At the time, this interaction had been hard. I was filled with doubt and guilt and tried to figure out if I should have done something differently. But both in reflection and in conversation with the colleague, I realized that this kind of deep, curious engagement with an idea was what worked. While my colleague had initially wanted a quick fix, and was frustrated with the conversation’s lack of decisions, my most successful partnerships have spent months or even years centering curiosity about each other’s work before moving towards changing or creating something radically new. Of course, in the midst of those conversations, we were trying ideas out, modifying our work to respond to what we were learning, and adjusting parameters of success to reflect our evolving schema of the problem. Progress wasn’t ‘on pause’ while we learned about each other’s work – we were learning and practicing and revising our ideas in real time. But we were slow to completely ‘rehaul’ something – we had high standards for evidence and for our own understanding to prevent giving students intellectual whiplash.

#1: Curiosity is usually a better orientation than trying too quickly to be a “fixer.”

When I was a school leader, I felt almost constantly overwhelmed. I took my leadership role seriously, and really wanted to be held accountable to clear, visible shifts in student outcomes.

But I soon realized that considering everything part of my job now wasn’t ‘taking responsibility.’ It was impatience.

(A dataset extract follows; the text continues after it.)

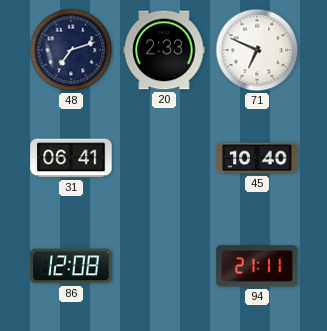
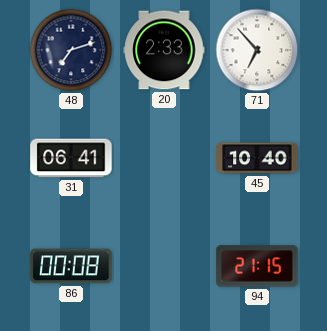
71: 6:49 -> 6:53
86: 12:08 -> 00:08
94: 21:11 -> 21:15
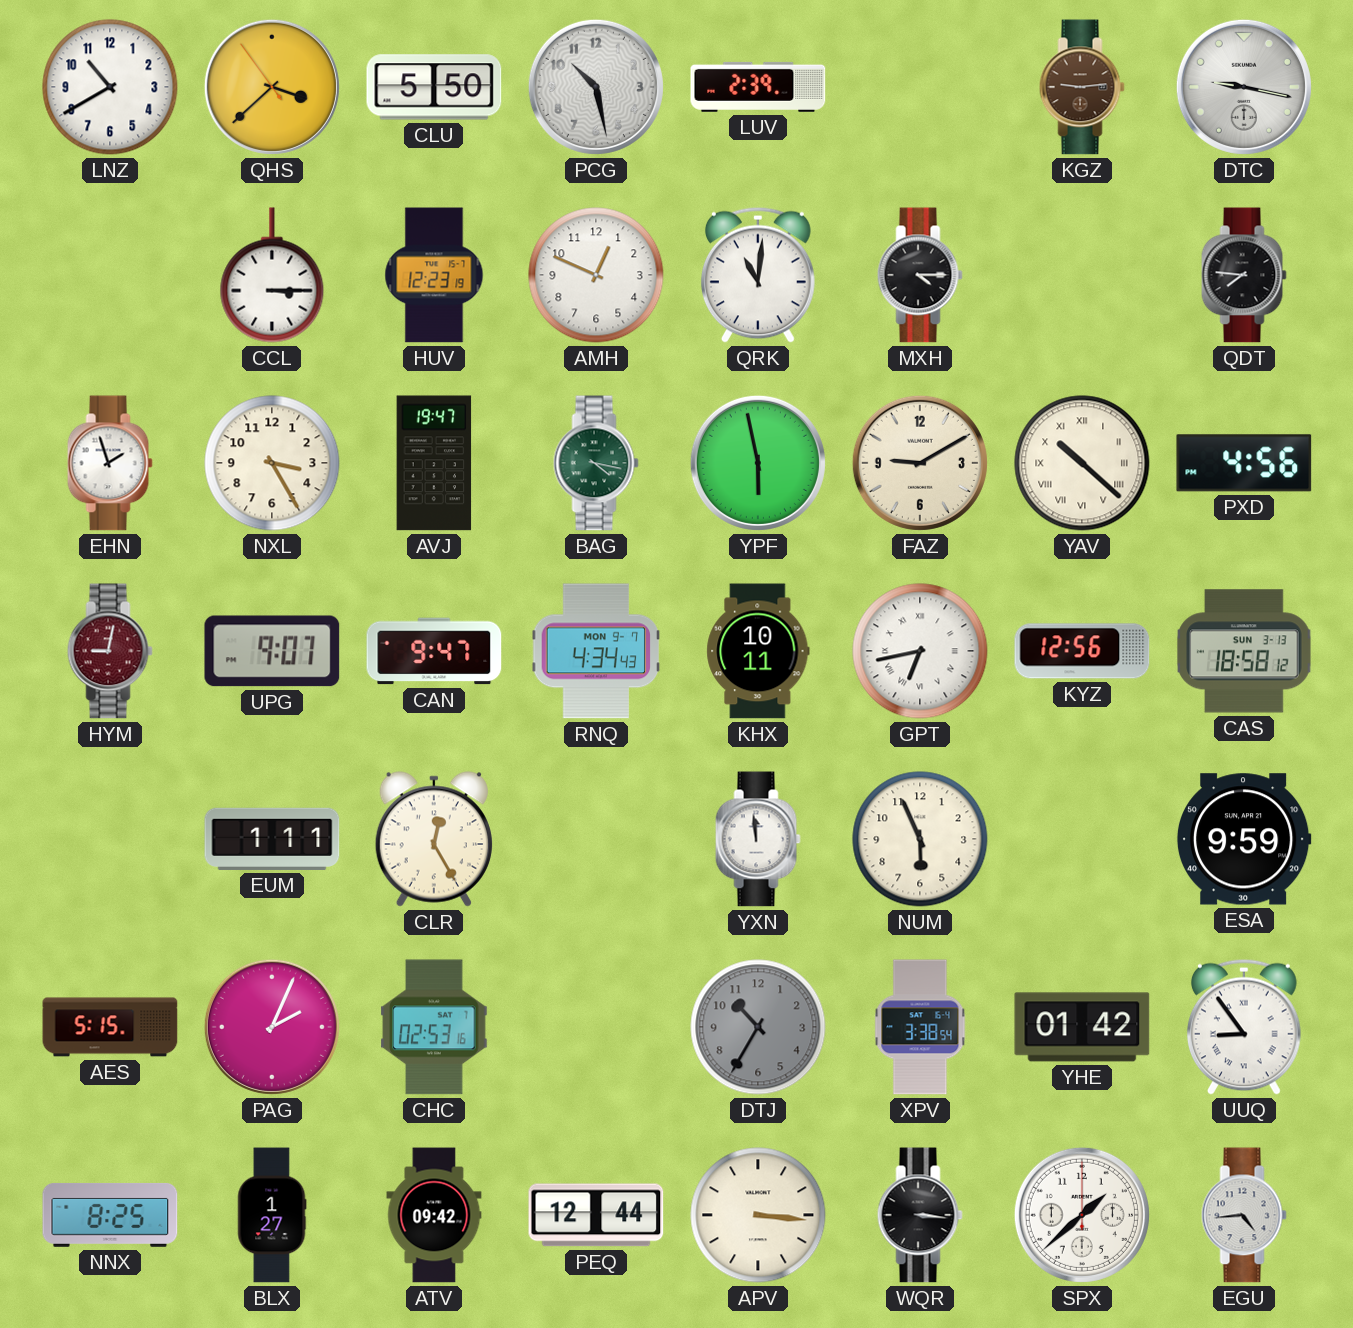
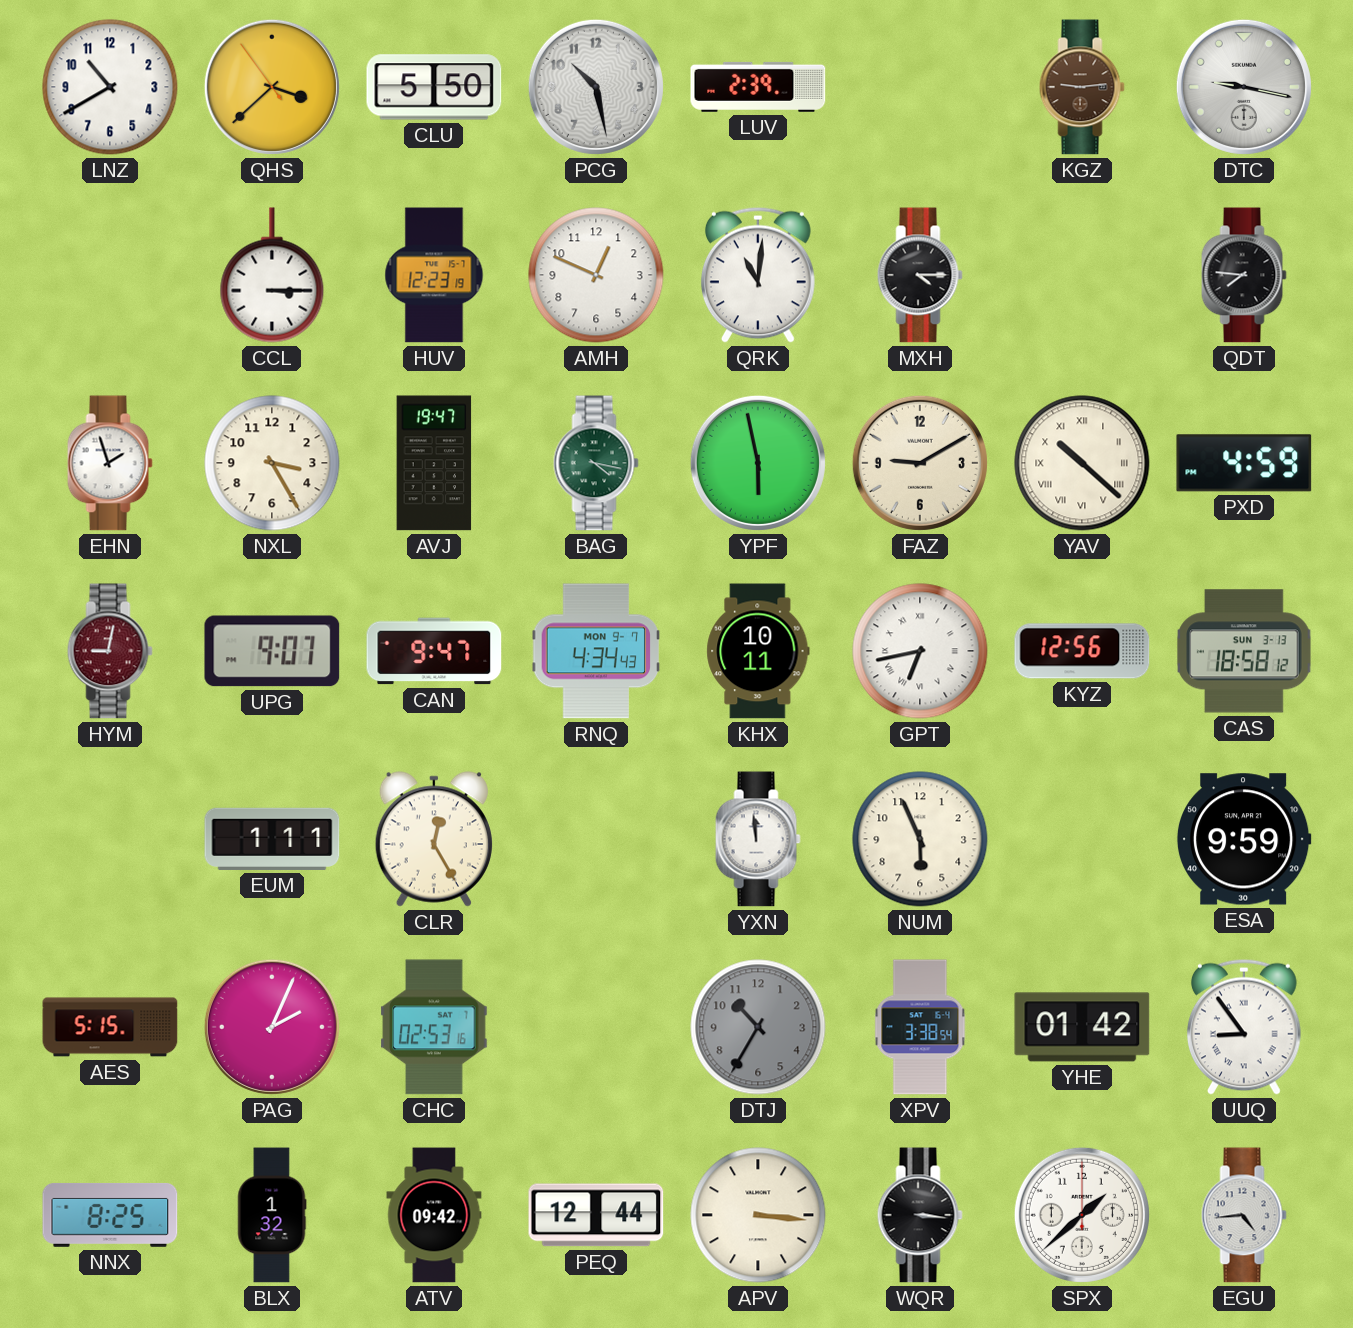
PXD: 4:56 -> 4:59
BLX: 1:27 -> 1:32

I wasn’t willing to accept that Project A or Task B or Priority Y would have to wait 3 years or maybe 5. I was so used to the low retention of teachers I was reading about globally and so stepped in burnout culture that I was afraid to assume that I (or anyone I knew) would be around to do the projects I was deferring. How can I say that I will get to trying out a new approach to parent engagement in 2027? Or figure out sex education in 2028? Somewhere in the back of my mind sat a voice that told me that if I didn’t do it now, I never would.

The reality is that if I had tried to launch sex education and a radically new alternative to parent-teacher meetings in the same year, I would have missed a lot.

Patience, for me, was saying ‘next year’ even if I didn’t know what/who would be around the following year. Patience was choosing my priorities and being honest with the actually nonnegotiable parts of my job and saying ‘no’ to the rest. Sayiing ‘next year’ was HARD.

I really think that constantly saying “next year” drove some of my colleagues mad. Not everyone was sure they’d be around next year, and those who were committed to staying in the school long-term still felt like I was deferring projects that mattered and were highly personal.

But the reality I eventually had to accept is that time is finite and my bandwidth hence a valuable resource. Picking a small set of priorities and being honest about what it would take to achieve those priorities rigorously, thoughtfully, and inclusively really helped with feeling real progress and visible change rather than constantly overwhelmed and like I was playing Whack-A-Mole over and over and over again. Staying “next year had a lot of costs, and I am by no means at ease doing it even now. Many years later, though, I do think that it made an incalculable difference in modelling patience.

#2: moving away from “my job is everything now” to “my job is achieving these priorities this year” can help with progress feeling more visible and concrete and achievable.

Both curiosity and saying ‘next year’ have forced me to slow down in a job that is often all urgency all the time. Our kids, their learning, it is all urgent. But slowing down for me has also meant real accountability – if I ask questions to gain context and choose a small number of core priorities for a school year, I can make sure that those priorities are, well, actually. Too often, I see urgency lead to too many projects taken on with too little respect for quality. When we jump too quickly to action or to overcommitting ourselves, we build a ready excuse that there is ‘so much going on’ that enables avoidance. Curiosity and conscious prioritization are two ways we can embrace accountability so that the spaces we lead grow visibly and measurably more loving, inclusive, equitable, and excellent.